» **Supplied information**
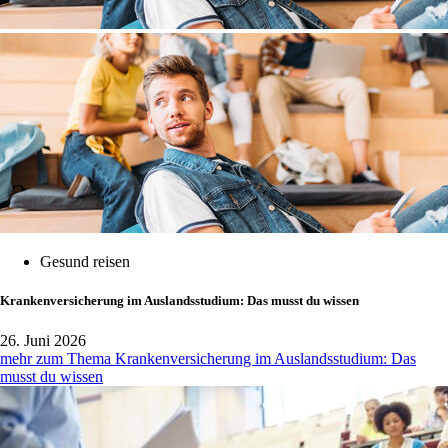
Gesund reisen
Krankenversicherung im Auslandsstudium: Das musst du wissen
26. Juni 2026
mehr zum Thema Krankenversicherung im Auslandsstudium: Das
musst du wissen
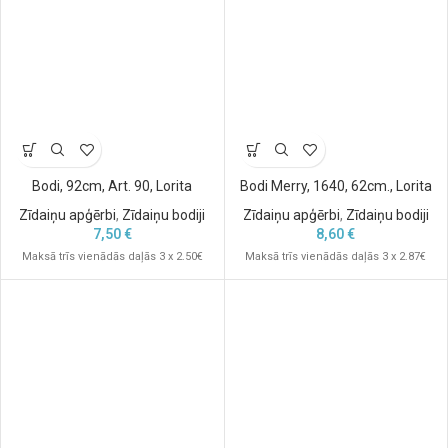
Bodi, 92cm, Art. 90, Lorita
Bodi Merry, 1640, 62cm., Lorita
Zīdaiņu apģērbi
,
Zīdaiņu bodiji
Zīdaiņu apģērbi
,
Zīdaiņu bodiji
7,50
€
8,60
€
Maksā trīs vienādās daļās 3 x 2.50€
Maksā trīs vienādās daļās 3 x 2.87€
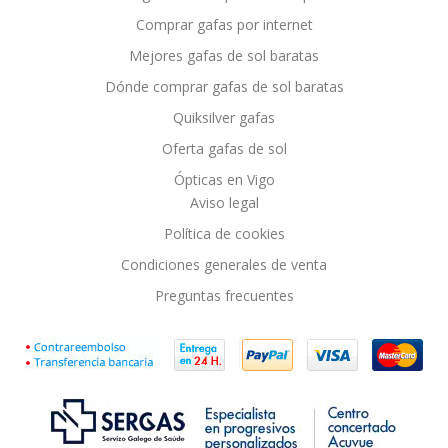
Comprar gafas por internet
Mejores gafas de sol baratas
Dónde comprar gafas de sol baratas
Quiksilver gafas
Oferta gafas de sol
Ópticas en Vigo
Aviso legal
Política de cookies
Condiciones generales de venta
Preguntas frecuentes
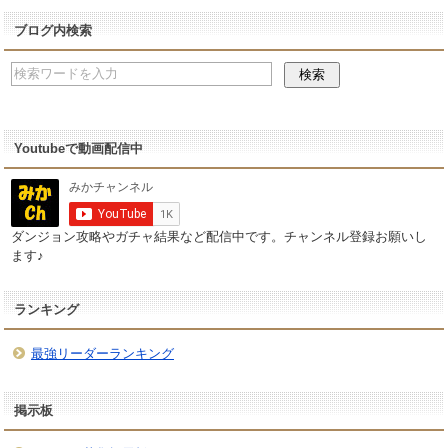
ブログ内検索
Youtubeで動画配信中
ダンジョン攻略やガチャ結果など配信中です。チャンネル登録お願いし
ます♪
ランキング
最強リーダーランキング
掲示板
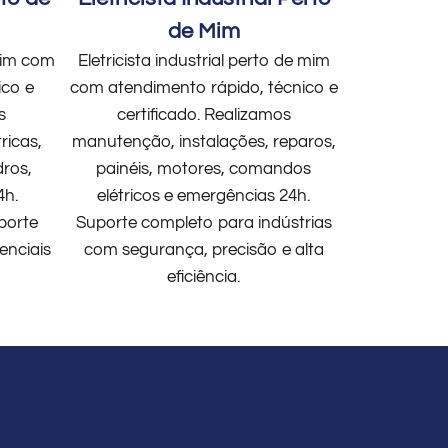
de Mim
 mim com
Eletricista industrial perto de mim
ico e
com atendimento rápido, técnico e
s
certificado. Realizamos
ricas,
manutenção, instalações, reparos,
dros,
painéis, motores, comandos
4h.
elétricos e emergências 24h.
porte
Suporte completo para indústrias
enciais
com segurança, precisão e alta
eficiência.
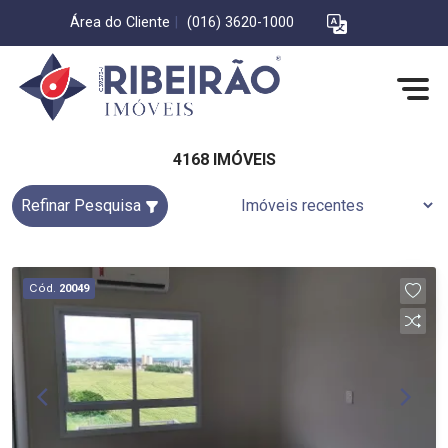
Área do Cliente
|
(016) 3620-1000
4168 IMÓVEIS
Refinar Pesquisa
Cód.
20049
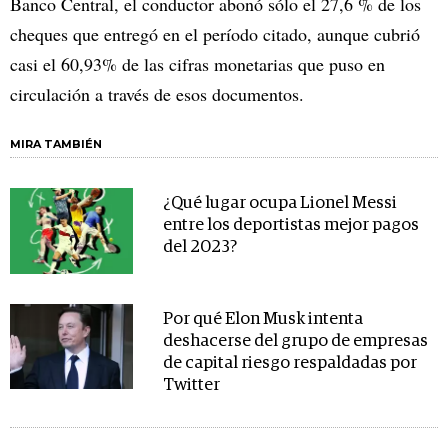
Banco Central, el conductor abonó sólo el 27,6 % de los
cheques que entregó en el período citado, aunque cubrió
casi el 60,93% de las cifras monetarias que puso en
circulación a través de esos documentos.
MIRA TAMBIÉN
¿Qué lugar ocupa Lionel Messi
entre los deportistas mejor pagos
del 2023?
Por qué Elon Musk intenta
deshacerse del grupo de empresas
de capital riesgo respaldadas por
Twitter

» **What to produce**
Print all entries exactly, without images.

» **Completed task**
Gesund reisen
Krankenversicherung im Auslandsstudium: Das musst du wissen
26. Juni 2026
mehr zum Thema Krankenversicherung im Auslandsstudium: Das
musst du wissen
Bodi, 92cm, Art. 90, Lorita
Bodi Merry, 1640, 62cm., Lorita
Zīdaiņu apģērbi
,
Zīdaiņu bodiji
Zīdaiņu apģērbi
,
Zīdaiņu bodiji
7,50
€
8,60
€
Maksā trīs vienādās daļās 3 x 2.50€
Maksā trīs vienādās daļās 3 x 2.87€
Comprar gafas por internet
Mejores gafas de sol baratas
Dónde comprar gafas de sol baratas
Quiksilver gafas
Oferta gafas de sol
Ópticas en Vigo
Aviso legal
Política de cookies
Condiciones generales de venta
Preguntas frecuentes
ブログ内検索
Youtubeで動画配信中
ダンジョン攻略やガチャ結果など配信中です。チャンネル登録お願いし
ます♪
ランキング
最強リーダーランキング
掲示板
de Mim
 mim com
Eletricista industrial perto de mim
ico e
com atendimento rápido, técnico e
s
certificado. Realizamos
ricas,
manutenção, instalações, reparos,
dros,
painéis, motores, comandos
4h.
elétricos e emergências 24h.
porte
Suporte completo para indústrias
enciais
com segurança, precisão e alta
eficiência.
Área do Cliente
|
(016) 3620-1000
4168 IMÓVEIS
Refinar Pesquisa
Cód.
20049
Banco Central, el conductor abonó sólo el 27,6 % de los
cheques que entregó en el período citado, aunque cubrió
casi el 60,93% de las cifras monetarias que puso en
circulación a través de esos documentos.
MIRA TAMBIÉN
¿Qué lugar ocupa Lionel Messi
entre los deportistas mejor pagos
del 2023?
Por qué Elon Musk intenta
deshacerse del grupo de empresas
de capital riesgo respaldadas por
Twitter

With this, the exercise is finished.